• Problem: Only a single number is expected: how many lines of the data hold the word "Clean".

• Records provided:
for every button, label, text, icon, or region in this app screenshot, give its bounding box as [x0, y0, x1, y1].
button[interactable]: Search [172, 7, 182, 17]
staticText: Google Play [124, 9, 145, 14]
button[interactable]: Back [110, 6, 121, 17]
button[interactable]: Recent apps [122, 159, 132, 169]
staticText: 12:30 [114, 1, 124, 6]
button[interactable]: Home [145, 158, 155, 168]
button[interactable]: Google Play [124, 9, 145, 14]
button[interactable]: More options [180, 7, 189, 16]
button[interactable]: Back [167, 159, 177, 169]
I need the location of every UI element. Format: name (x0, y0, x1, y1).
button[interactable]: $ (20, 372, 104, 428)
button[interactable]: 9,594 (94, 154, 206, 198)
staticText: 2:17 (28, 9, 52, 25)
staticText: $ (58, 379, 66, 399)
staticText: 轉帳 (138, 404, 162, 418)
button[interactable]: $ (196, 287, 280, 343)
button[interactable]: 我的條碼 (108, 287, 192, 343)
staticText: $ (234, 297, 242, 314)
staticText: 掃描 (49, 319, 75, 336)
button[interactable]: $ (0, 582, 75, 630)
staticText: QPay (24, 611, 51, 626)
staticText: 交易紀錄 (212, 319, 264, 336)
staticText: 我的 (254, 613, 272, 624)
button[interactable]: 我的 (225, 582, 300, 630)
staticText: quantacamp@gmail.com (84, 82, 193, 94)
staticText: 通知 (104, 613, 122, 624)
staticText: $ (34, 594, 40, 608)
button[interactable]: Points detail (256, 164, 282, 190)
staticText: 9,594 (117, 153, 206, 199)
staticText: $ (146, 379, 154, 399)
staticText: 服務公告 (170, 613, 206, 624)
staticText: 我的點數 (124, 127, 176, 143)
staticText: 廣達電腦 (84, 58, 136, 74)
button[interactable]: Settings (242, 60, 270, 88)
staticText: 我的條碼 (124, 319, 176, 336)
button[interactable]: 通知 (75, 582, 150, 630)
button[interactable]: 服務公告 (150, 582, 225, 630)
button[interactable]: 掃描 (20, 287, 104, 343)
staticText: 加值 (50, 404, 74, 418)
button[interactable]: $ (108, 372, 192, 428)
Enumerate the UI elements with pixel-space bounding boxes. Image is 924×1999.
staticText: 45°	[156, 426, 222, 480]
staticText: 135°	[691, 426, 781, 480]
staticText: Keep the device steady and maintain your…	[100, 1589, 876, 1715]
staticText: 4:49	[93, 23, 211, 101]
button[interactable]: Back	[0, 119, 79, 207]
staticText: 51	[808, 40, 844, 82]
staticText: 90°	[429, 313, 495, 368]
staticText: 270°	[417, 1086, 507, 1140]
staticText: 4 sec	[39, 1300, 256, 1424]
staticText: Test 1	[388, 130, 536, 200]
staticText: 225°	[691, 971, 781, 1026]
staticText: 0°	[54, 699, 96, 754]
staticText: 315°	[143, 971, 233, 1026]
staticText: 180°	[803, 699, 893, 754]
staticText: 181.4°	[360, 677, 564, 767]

==

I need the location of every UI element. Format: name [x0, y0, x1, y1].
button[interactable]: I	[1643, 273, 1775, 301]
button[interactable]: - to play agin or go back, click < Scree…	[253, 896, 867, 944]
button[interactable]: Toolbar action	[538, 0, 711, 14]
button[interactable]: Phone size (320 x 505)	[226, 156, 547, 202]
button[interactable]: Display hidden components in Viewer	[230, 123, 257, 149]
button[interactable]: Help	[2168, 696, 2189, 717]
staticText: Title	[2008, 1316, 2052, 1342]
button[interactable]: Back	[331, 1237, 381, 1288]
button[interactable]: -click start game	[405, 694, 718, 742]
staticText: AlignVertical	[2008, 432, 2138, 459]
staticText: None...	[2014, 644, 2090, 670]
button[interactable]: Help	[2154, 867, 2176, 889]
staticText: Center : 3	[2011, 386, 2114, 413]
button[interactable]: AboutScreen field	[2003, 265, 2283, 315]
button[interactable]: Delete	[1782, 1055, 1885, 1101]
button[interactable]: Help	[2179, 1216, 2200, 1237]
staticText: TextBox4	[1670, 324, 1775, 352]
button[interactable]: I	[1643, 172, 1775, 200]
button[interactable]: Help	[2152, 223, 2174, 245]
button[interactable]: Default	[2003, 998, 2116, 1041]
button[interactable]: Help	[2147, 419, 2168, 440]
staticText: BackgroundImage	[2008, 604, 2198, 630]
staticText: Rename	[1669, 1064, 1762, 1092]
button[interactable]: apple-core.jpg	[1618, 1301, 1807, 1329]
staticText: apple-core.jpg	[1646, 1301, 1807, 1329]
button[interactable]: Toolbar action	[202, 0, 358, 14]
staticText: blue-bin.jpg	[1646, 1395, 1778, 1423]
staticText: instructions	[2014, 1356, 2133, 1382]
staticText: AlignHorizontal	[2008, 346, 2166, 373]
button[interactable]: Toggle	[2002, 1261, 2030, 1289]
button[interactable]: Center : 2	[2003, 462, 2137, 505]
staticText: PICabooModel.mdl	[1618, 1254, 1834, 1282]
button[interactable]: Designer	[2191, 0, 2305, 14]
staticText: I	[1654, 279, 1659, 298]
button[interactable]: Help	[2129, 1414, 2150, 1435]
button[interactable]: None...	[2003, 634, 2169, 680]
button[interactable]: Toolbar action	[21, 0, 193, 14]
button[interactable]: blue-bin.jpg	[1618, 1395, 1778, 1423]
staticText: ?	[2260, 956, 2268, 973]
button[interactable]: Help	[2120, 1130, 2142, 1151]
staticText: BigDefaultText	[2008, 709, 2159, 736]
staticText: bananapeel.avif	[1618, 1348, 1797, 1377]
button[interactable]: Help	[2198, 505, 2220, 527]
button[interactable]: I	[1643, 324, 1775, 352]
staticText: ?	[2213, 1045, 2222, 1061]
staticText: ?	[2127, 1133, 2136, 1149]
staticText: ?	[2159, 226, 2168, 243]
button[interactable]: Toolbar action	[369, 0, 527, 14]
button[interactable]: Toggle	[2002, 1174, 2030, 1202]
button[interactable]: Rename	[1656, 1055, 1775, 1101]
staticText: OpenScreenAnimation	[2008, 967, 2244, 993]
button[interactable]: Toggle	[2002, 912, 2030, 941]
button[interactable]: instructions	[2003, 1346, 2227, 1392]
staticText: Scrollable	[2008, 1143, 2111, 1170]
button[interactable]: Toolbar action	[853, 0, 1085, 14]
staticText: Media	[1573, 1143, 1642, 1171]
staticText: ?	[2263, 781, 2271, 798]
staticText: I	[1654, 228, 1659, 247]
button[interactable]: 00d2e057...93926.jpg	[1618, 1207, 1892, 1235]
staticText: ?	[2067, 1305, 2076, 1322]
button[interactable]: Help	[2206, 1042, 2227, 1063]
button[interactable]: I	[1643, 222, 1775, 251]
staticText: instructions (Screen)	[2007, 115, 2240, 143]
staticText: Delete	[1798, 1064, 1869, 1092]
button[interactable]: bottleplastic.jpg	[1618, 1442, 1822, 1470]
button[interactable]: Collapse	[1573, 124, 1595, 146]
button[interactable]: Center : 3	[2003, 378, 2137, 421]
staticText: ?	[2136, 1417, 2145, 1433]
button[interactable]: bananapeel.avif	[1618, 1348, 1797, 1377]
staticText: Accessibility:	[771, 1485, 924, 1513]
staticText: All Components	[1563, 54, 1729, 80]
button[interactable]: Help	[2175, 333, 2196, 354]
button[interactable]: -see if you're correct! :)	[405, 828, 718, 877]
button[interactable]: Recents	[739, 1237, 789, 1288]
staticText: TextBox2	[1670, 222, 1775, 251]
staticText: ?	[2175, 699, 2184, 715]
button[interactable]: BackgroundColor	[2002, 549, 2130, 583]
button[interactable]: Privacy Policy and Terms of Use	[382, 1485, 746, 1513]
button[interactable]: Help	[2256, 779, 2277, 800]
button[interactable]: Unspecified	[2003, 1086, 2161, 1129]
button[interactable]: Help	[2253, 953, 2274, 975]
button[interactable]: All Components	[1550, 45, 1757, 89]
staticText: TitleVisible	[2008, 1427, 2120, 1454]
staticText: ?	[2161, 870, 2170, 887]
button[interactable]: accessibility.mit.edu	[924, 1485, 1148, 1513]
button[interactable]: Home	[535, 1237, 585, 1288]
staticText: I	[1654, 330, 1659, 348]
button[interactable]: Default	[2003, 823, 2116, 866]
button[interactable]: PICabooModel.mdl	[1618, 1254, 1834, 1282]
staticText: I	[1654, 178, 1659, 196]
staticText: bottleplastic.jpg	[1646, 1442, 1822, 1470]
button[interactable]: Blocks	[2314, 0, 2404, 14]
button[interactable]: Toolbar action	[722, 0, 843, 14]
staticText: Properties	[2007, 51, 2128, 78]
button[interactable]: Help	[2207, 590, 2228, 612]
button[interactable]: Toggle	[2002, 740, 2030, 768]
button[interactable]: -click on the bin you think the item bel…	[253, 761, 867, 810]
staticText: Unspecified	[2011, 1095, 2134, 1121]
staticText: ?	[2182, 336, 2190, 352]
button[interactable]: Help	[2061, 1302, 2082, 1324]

* * *

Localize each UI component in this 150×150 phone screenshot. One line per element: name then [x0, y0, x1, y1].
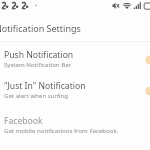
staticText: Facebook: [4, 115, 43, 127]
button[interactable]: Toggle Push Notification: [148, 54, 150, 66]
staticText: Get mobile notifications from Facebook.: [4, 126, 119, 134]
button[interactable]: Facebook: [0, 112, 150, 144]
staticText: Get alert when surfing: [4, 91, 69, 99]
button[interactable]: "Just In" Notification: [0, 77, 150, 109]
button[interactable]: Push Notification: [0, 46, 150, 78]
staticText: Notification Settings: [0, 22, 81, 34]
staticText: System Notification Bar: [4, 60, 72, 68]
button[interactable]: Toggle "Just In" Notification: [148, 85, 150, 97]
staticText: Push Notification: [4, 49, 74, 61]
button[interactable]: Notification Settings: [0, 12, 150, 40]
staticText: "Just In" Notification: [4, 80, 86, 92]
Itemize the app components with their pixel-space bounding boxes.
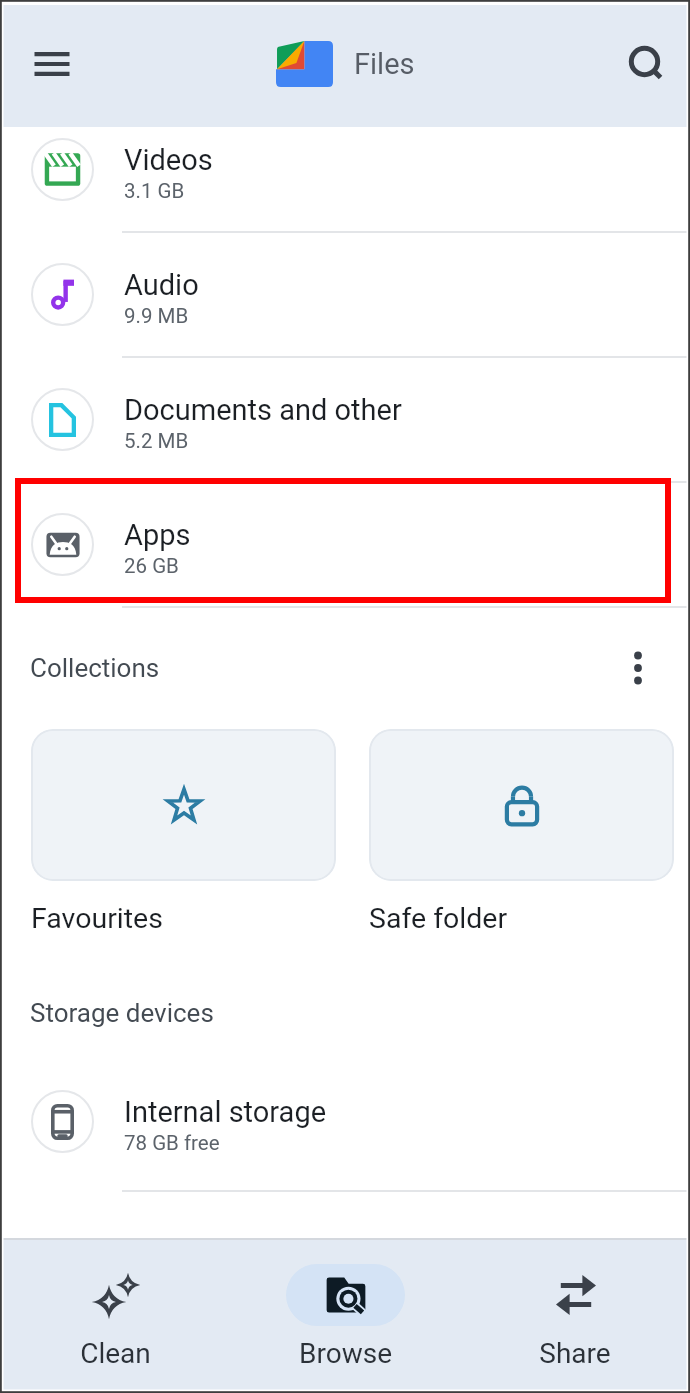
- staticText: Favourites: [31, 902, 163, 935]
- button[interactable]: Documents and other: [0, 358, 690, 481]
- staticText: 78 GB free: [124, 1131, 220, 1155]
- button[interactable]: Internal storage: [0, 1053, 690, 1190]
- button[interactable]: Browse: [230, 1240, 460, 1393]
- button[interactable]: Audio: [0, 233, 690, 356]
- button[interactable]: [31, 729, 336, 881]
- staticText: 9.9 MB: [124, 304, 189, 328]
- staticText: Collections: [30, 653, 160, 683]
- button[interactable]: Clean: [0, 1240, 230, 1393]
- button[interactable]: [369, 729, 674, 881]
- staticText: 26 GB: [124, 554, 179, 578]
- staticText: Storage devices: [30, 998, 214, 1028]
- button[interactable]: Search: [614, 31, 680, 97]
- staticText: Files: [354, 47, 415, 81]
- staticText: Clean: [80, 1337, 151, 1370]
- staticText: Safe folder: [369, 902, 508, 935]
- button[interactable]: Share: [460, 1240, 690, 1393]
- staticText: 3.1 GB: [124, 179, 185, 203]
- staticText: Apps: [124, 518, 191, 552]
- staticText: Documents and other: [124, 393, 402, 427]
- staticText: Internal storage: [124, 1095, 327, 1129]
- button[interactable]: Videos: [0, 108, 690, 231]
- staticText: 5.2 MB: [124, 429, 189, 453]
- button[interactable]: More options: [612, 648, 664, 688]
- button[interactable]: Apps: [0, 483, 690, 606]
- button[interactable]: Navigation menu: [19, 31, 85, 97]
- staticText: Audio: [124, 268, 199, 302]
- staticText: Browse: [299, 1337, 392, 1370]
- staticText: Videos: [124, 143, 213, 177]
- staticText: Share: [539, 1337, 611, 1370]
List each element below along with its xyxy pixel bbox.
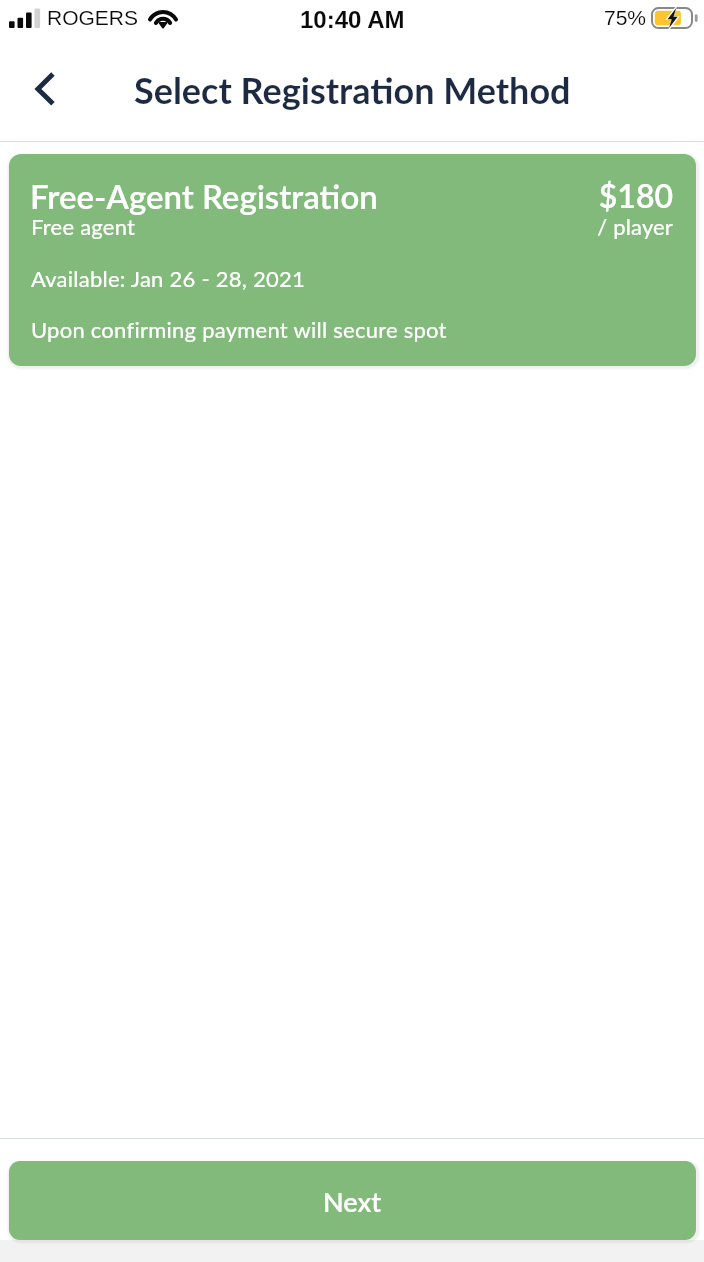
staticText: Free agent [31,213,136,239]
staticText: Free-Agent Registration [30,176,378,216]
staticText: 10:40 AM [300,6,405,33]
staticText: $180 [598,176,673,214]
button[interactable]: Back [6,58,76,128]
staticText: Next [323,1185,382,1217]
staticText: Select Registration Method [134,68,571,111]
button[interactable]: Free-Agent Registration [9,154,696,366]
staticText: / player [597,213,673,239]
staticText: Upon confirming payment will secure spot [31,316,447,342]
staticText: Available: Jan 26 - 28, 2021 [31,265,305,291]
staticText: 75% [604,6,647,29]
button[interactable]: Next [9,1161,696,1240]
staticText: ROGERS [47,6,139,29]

• Response to this exercise: 2